Por Rui Maciel | 19 de Agosto de 2020 às 15h40

Pesquisa realizada pela consultoria IDC indica que uma eventual reação do mercado de PCs no Brasil não se confirmou, mesmo com a quarentena forçada pela crise do coronavírus, quando o home office e as aulas online se consolidaram Isso porque o estudo registrou uma queda de 12,6% nas vendas de computadores no segundo trimestre deste ano, em comparação ao mesmo período do ano passado.

A pesquisa, que leva o nome de Brazil PCs Tracker 2Q2020, computou vendas de 1,265 milhão de máquinas entre abril, maio e junho de 2020, 183 mil a menos do que no 2º trimestre de 2019 e 205 mil menos do que no 1º trimestre deste ano. O maior impacto foi causado pelo mercado corporativo, para quem foram endereçadas 359.538 máquinas, sendo 137.892 desktops e 221.646 notebooks.

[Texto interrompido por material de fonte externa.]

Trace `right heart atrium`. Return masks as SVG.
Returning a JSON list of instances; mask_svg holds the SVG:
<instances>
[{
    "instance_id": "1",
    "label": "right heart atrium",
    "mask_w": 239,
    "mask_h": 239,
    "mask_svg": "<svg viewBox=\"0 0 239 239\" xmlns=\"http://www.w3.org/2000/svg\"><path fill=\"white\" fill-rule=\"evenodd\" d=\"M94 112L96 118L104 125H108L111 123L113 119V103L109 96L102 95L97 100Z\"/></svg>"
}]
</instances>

"Mais do que uma terrível crise sanitária, as empresas estão enfrentando uma crise de fluxo de caixa e precisam congelar investimentos", explica Rodrigo Okayama Pereira, analista de mercado da IDC Brasil. Segundo ele, o aumento de preços devido ao valor do dólar e mudanças nas cobranças do IPI e ICMS também influenciaram as compras empresariais no período. O destaque positivo do mercado corporativo foi o setor educacional, que continuou indo às compras no segundo trimestre e cresceu 11,2%.

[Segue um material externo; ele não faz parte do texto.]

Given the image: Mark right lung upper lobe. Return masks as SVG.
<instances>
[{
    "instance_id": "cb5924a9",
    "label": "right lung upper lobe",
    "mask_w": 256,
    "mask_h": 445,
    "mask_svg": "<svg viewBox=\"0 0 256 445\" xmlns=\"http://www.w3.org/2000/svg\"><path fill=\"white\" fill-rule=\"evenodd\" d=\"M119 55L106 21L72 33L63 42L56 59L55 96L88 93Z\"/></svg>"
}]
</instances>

Mercado de PCs brasileiro no 2º trimestre não apresentou a reação esperada, segundo o IDC

No entanto, a pesquisa do IDC aponta que desempenho do varejo foi melhor. Lojas físicas, e-commerce e supermercados, que por se manterem abertos durante toda a quarentena, surpreenderam como pontos de venda de computadores. Nesses pontos foram comercializados 906.423 máquinas, sendo 111.072 desktops e 795.351 notebooks. "O que chamou atenção foi o crescimento de 90% (ano a ano) de máquinas de alto desempenho", afirmou Okayama. "[É algo significativo], apesar de ainda representarem nichos de mercado, como gamers, editores de arte, fotógrafos, arquitetos etc, que precisam de máquinas de alta performance, com maior poder de processamento. [Nessa modalidade foram comprados] 92 mil notebooks e 20,4 mil desktops", explicou o analista.

Preços seguem caminho inverso

Mas, se as vendas dos PCs caíram, os preços subiram. Entre abril, maio e junho do ano passado, um desktop custava, em média, R$2.150, e um notebook R$2.670. Um ano depois, o preço médio do desktop ficou em R$3.607,08 e do notebook em R$4.342,45, altas de 67,8% e 62.6%, respectivamente.

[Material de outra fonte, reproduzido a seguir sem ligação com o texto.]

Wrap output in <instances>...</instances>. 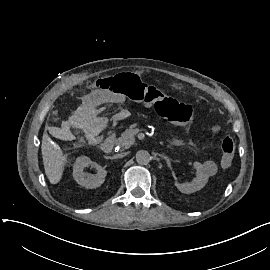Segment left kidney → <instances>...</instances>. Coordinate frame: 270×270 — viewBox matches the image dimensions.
I'll list each match as a JSON object with an SVG mask.
<instances>
[{
	"label": "left kidney",
	"instance_id": "5707ae66",
	"mask_svg": "<svg viewBox=\"0 0 270 270\" xmlns=\"http://www.w3.org/2000/svg\"><path fill=\"white\" fill-rule=\"evenodd\" d=\"M194 168L197 170V175L191 183H175V186L180 192L186 194L194 193L202 189L208 182L209 175L204 170L203 165L199 162H194Z\"/></svg>",
	"mask_w": 270,
	"mask_h": 270
}]
</instances>
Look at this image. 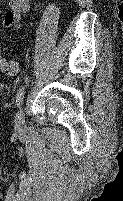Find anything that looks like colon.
I'll list each match as a JSON object with an SVG mask.
<instances>
[{
  "instance_id": "5ec220e1",
  "label": "colon",
  "mask_w": 123,
  "mask_h": 201,
  "mask_svg": "<svg viewBox=\"0 0 123 201\" xmlns=\"http://www.w3.org/2000/svg\"><path fill=\"white\" fill-rule=\"evenodd\" d=\"M0 71L8 75H15L18 72V64L15 61L5 59L0 54Z\"/></svg>"
}]
</instances>
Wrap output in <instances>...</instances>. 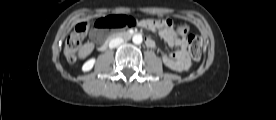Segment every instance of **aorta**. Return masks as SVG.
I'll return each mask as SVG.
<instances>
[{
    "instance_id": "1",
    "label": "aorta",
    "mask_w": 276,
    "mask_h": 120,
    "mask_svg": "<svg viewBox=\"0 0 276 120\" xmlns=\"http://www.w3.org/2000/svg\"><path fill=\"white\" fill-rule=\"evenodd\" d=\"M132 41H133L134 44L139 45V44L142 43L143 39H142V36L140 34H136V35L133 36Z\"/></svg>"
}]
</instances>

Já em relação aos três primeiros anos de 2020, a alta foi de 46,7% para desktops e de 38,2% para notebooks. "O segundo trimestre foi marcado pelo repasse de preços para o consumidor", afirma Rodrigo. Quanto à receita total, a do mercado de computadores no 2º trimestre de 2020 foi de R$5,314 bilhões, ante R$4,545 do 2º tri de 2019 e ante R$5,252 do 1º tri de 2020.

Crescimento cauteloso

Para os próximos meses, a previsão da IDC Brasil para o mercado de computadores nacional é de crescimento, ainda que cauteloso, com 1,2% no 3º tri e de 3,5% no 4º tri de 2020. "Aos poucos as empresas estão voltando a fazer negócios, principalmente as pequenas e médias, que sofreram muito com a pandemia, mas têm condições de reagir mais rapidamente", explica o analista. "Ao mesmo tempo, observamos índices ascendentes de confiança, mas nada que represente uma grande virada. De certo mesmo, é que os notebooks vão fazer os números do ano, tanto no varejo como no mercado corporativo".

Para o restante de 2020, a previsão é de crescimento tímido na venda de PCs no Brasil

Por fim, para 2020 de forma geral, a estimativa da IDC Brasil é que o mercado de PCs apresente crescimento de 4,4% no varejo, mas com queda de 9,9% no setor corporativo.